En Interior rojo (naturaleza muerta sobre mesa azul), de 1947, el dominio del rojo es la sangre que sacude toda la interioridad de una pasión humana. El azul de la mesa nos recuerda el sostén del cielo para toda pasión. Por eso las flores ascienden y caen, como si en el subir y bajar estuviese la clave de las alternativas de toda decisión. Como si fuese una ventana abierta al exterior, los puntillos de colores piensan el colorido de los paisajes como flor de la vida. Por último, el rostro de perfil de una mujer en el interior de un círculo es la ronda nítida señalada en la elección del camino a recorrer donde, como ondas negras que atraviesan la rojez, revelan los peligros que se deben afrontar en la búsqueda del elixir.

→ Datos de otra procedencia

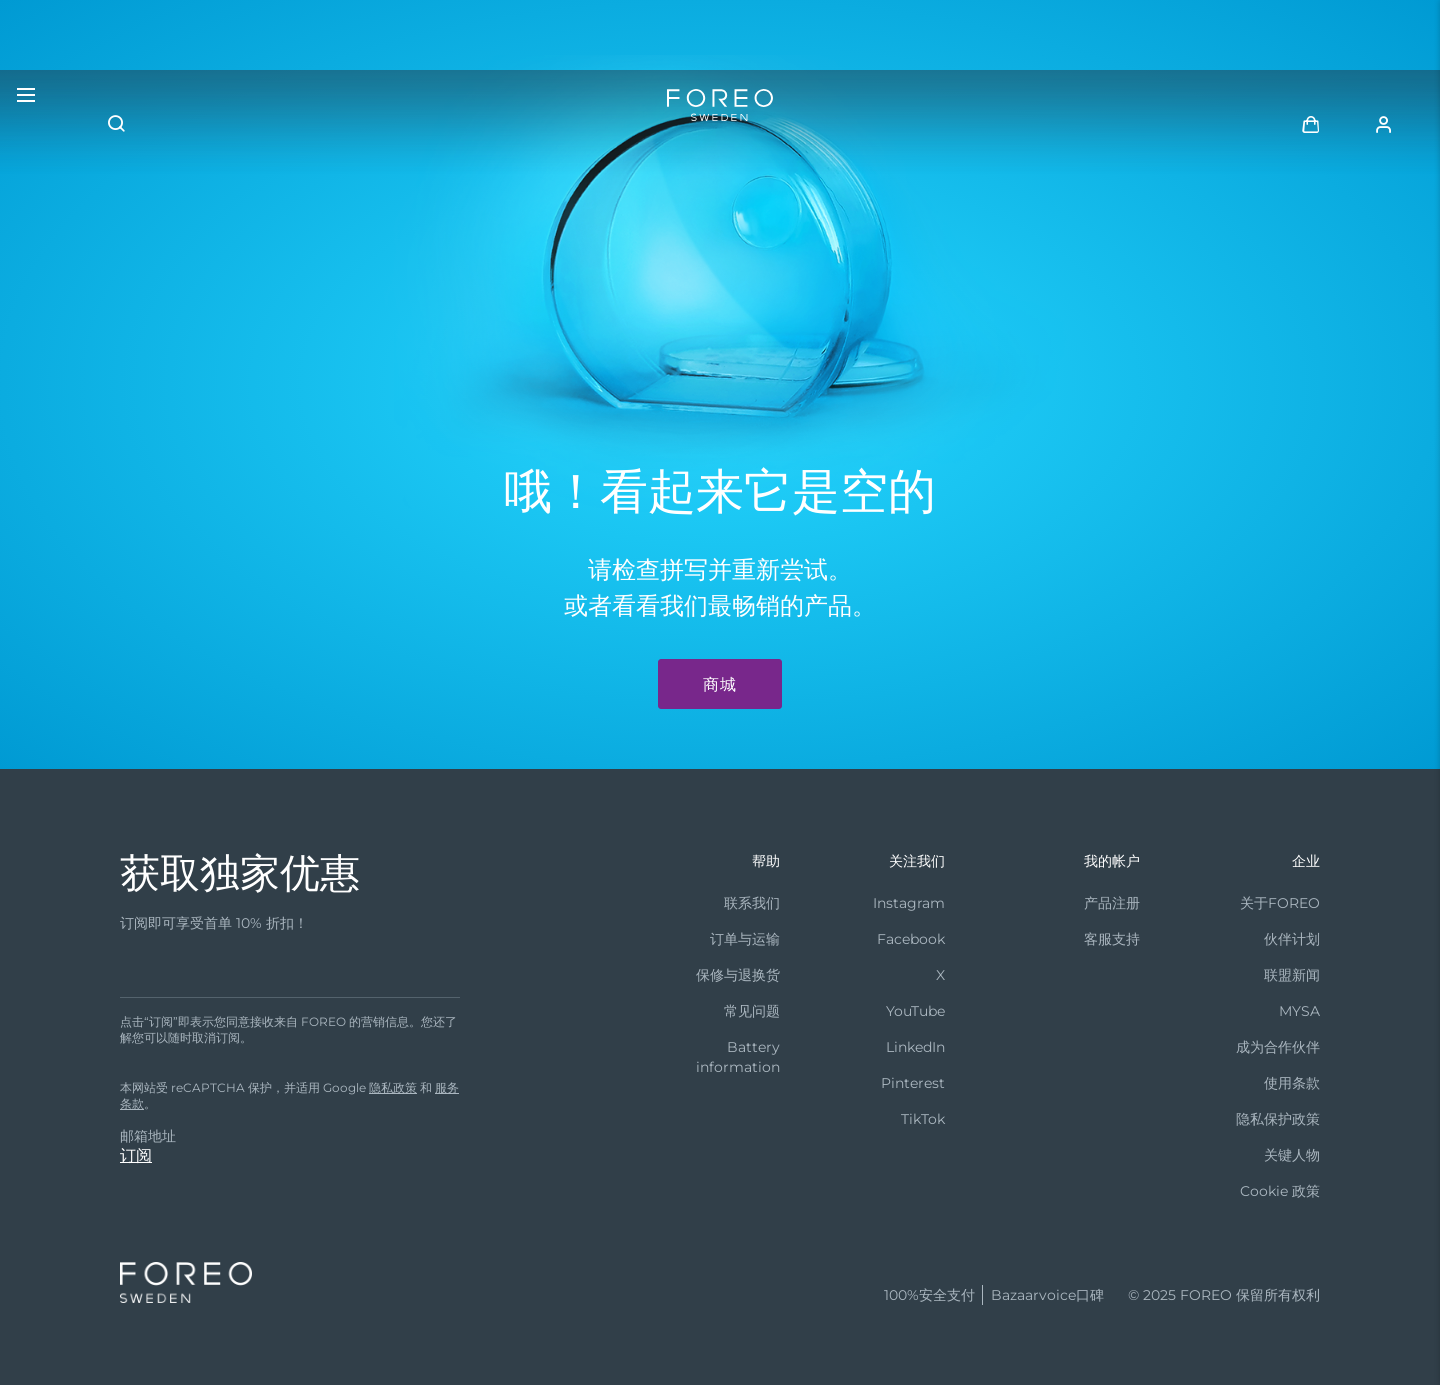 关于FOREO (1280, 903)
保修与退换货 (738, 975)
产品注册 (1112, 903)
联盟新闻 (1292, 975)
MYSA (1299, 1011)
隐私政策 (393, 1087)
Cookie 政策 (1280, 1191)
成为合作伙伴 (1278, 1047)
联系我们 (752, 903)
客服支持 (1112, 939)
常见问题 (752, 1011)
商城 (720, 684)
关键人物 (1292, 1155)
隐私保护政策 (1278, 1119)
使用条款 (1292, 1083)
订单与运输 (745, 939)
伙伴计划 (1292, 939)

En Interior con violín, de 1918, una ventana, con una de sus hojas cubierta por una persiana y la otra con la persiana abierta al exterior, dejan ver unos arbustos. El violín está descansando entre los brazos de un sillón. Su azul pleno, nítido y furioso, representa su musicalidad que contrasta con el azul más suave del cielo que se deja ver tras la persiana abierta. Es que las pasiones del hombre (azul nítido) carecen de la prudencia del Dios del cielo (azul suave). Una negrura absorbente se interpone entre ambos azules, entre el hombre y Dios. Verdes, amarillos y rojos salpican la escena para no olvidar las alternativas de la vida que determinan los vínculos entre ambos azules, entre el hombre y Dios.
En Interior con funda de violín, de entre 1918 y 1919, todo es sereno. Los amarillos de las paredes, el blanco de las cortinas, el azul de la funda del violín, el azul del paisaje exterior, el negro que acompaña los matices de colores, todo lleva a un estallido colorístico para que el espacio construido revele la serenidad que acompaña al silencio de la contemplación del paisaje azul.
Parece como si los colores hubiesen salpicado el espacio interior de este palacete que se ve en El biombo moruno, de 1921. Puntillas y puntillos de color. Dos mujeres de blanco traducen la pureza de la femineidad. La mesa, por su forma circular, nos transporta a los ciclos de la vida marcados por la presencia femenina. El rojo de un libro denota la pasión de las flores –ya mitema en la obra de Matisse– que ascienden y caen, señalando el levantarse después de una caída. La atmósfera de colores (blancos, azules, celestes, rojos, negros) nos introducen en las múltiples facetas de la vida. Los arcos, que forman las puertas del biombo, salpicados de azul-celeste, son las puertas de la eternidad.
Nuevamente la fiesta de colores aflora en Dos odaliscas, una desvestida, con fondo ornamental y damero, de 1928. Blancos y azules en los cuerpos de las odaliscas, matizados por amarillos, negros y grises. Rojos dominantes en las paredes, blancos, amarillos y celestes en las cortinas, blancos y negros en el damero, azules que acompañan el descanso de las odaliscas. El desnudo de la una y el vestido de la otra marcan las alternativas del danzar.
Fuentes consultadas:
Bonet, Jean Manuel. “Henri Matisse en la luz de Niza” y “Una sombra alargada y luminosa” en Descubrir el Arte, Año XI, N° 124.
Rodríguez, Emma. “Matisse. El genio incomprendido” en Descubrir el Arte, Año X, N° 109.
Villafranca Jiménez, María del Mar. “Matisse y la Alhambra. Peregrinación a Oriente” en Descubrir el Arte, Año XII, N° 140.